Is a return to Washington for Braden Holtby actually possible next season?

The NHL is projecting a significant increase to the salary cap for the 2020-21 season. At the NHL GM meetings in Boca Raton, Florida, on Wednesday, NHL deputy commissioner Bill Daly announced a salary cap projection of between $84 and $88.2 million for next season, up from the current cap of $81.5 million.

These are just projections, but they are far higher than what was previously thought.

Heading into the season, two of the Capitals’ star players, Holtby and Nicklas Backstrom, were on the final year of their contracts and their future was unknown. Since then, Backstrom has re-signed for five years and $46 million, and the writing seemed on the wall that the team would not be able to afford to bring back Holtby.

With the salary cap projected to increase significantly more than previously estimated, suddenly the money does not look so daunting.

It is also likely the Caps could re-sign Holtby for cheaper than previously thought. 

Sergei Bobrovsky is a clear comparable for Holtby and the Florida Panthers signed him for seven years, $70 million in the offseason. Considering how that move already looks like an overpay in Year One, Bobrovsky could serve as a cautionary tale for teams not to overpay quite as much to bring in a starter, especially a starter like Holtby who has a .898 save percentage and 3.12 GAA this season. A $10 million cap hit seems unlikely at this point, barring, of course, a dazzling performance in another deep playoff run.


As good as Ilya Samsonov has looked this year, he still is unproven as a No. 1 goalie. He has only 25 games of NHL experience, so there would be value to bringing Holtby back to continue to mentor him and to split time with him. The NHL is increasingly moving towards employing goalie tandems rather than leaning heavily on one starter. You could do worse than a Samsonov-Holtby tandem.

With more cap space, a smaller price tag and a clear need for another goalie to split time with Samsonov next season, a return for Holtby certainly seems more viable now than it did previously.

But it is still very unlikely.

Money was just one obstacle to bringing Holtby back. There are several others such as the expansion draft in 2021. Teams will only be able to protect one goalie from Seattle and, for Washington, that goalie is going to be the 24-year-old budding starter, not Holtby who will be three months away from his 32nd birthday.

Also, while the Caps potentially could offer Holtby in the range of the $7 million to $10 million he is likely to get on the open market, would it even make sense? Sure, it makes sense to bring back Holtby as a mentor and as part of a goalie tandem, but not as the No. 1. A team doesn't draft a goalie in the first round, as the Caps did with Samsonov, if it doesn’t intend for him to be your starter. The early returns from Samsonov have been very good and there is no reason to think he won't be taking on a heavier workload after this season. That would mean less work for Holtby, who would be the No. 2 goalie going forward. Teams don’t commit that much money and that many years to a backup goalie, even in a tandem situation.
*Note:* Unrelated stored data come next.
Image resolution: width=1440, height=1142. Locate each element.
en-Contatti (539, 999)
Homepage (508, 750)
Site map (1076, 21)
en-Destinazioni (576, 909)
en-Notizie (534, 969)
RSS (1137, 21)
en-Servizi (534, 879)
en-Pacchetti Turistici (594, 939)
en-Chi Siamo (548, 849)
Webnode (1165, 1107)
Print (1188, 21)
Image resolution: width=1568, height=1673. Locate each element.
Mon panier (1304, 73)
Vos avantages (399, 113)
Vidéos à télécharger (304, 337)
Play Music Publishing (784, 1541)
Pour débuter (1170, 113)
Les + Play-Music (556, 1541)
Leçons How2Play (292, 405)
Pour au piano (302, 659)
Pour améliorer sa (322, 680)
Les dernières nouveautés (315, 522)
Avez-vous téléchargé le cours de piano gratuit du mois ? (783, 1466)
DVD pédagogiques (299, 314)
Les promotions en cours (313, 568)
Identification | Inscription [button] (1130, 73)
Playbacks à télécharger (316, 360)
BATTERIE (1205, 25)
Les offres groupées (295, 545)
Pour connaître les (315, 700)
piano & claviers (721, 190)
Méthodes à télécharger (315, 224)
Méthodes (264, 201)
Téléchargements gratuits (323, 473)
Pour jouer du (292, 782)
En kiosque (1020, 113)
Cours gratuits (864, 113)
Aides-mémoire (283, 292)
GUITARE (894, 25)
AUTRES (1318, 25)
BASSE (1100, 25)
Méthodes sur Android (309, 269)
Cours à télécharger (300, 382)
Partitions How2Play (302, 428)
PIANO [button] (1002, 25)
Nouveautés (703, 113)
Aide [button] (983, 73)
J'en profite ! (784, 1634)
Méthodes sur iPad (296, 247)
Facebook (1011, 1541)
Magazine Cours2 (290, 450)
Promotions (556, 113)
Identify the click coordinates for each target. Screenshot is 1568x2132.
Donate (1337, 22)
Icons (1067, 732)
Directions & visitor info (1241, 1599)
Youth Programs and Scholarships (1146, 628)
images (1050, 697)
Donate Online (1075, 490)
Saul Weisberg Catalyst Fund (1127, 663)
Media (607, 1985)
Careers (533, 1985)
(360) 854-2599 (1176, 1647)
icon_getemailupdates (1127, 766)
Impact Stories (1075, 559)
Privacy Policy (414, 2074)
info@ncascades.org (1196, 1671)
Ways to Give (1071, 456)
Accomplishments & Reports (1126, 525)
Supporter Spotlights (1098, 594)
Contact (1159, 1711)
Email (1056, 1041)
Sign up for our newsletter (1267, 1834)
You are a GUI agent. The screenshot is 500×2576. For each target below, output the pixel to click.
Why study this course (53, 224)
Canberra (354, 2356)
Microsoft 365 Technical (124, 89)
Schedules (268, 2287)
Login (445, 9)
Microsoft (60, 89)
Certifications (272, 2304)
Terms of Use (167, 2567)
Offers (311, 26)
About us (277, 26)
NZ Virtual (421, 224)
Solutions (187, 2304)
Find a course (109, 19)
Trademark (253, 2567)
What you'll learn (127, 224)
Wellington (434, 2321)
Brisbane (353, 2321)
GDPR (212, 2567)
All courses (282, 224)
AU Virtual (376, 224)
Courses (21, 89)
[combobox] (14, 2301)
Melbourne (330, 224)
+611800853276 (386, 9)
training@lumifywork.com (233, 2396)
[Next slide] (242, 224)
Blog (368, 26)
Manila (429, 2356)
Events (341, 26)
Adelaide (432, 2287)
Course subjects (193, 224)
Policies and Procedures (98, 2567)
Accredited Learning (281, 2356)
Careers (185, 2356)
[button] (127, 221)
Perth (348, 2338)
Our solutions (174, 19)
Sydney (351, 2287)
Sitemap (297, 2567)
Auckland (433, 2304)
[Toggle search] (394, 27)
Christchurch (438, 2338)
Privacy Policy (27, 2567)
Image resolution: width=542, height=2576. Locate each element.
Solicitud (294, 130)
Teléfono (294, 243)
So yes, bringing back Holtby would make sense for Washington if he signed a short-term deal for less than he could get on the open market and with no expansion draft protection. But why would he do that?

Due to his age, this will be the last big contract of Holtby’s career. It would take a lot of concessions from Holtby to even make a new deal with Washington possible. And, even if he was willing to take a super team-friendly deal because he loved it in Washington just that much, it could quite possibly mean only one more year with the team with the 2021 expansion draft looming.

Would Seattle really pick a 31-year-old goalie supplanted by his own team? Vegas did. Marc-Andre Fleury was 32 when the Golden Knights selected him from the Pittsburgh Penguins and helped lead Vegas to a conference title in the team’s first season. The fact is, we don't know if Seattle would be interested in Holtby, but that's the point. If he signs with Washington it would presumably be because he wants to stay in Washington, but the team could not and should not offer him any concrete protection from the expansion draft.


If the salary cap goes up as significantly as the league is now projecting, that clears only one of the many hurdles there are to re-signing Holtby. It’s not impossible the team could bring back the Vezina and Cup-winning netminder, but it remains very unlikely.